The task | Images do not belong in the copy. Retype the entries exactly.

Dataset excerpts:
= Beginning of Section =
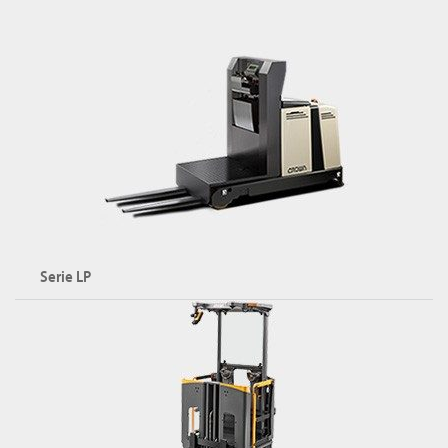
Serie LP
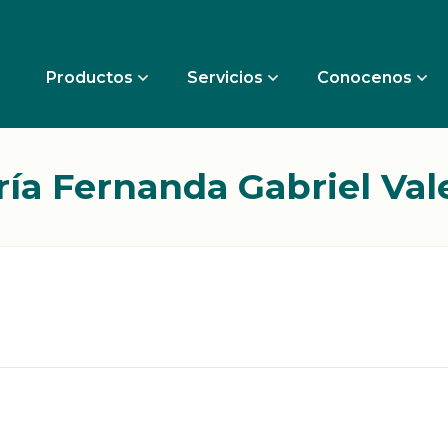
Productos
Servicios
Conocenos
ía Fernanda Gabriel Val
= End of Section =
Reply |
Serie LP
Productos
Servicios
Conocenos
ía Fernanda Gabriel Val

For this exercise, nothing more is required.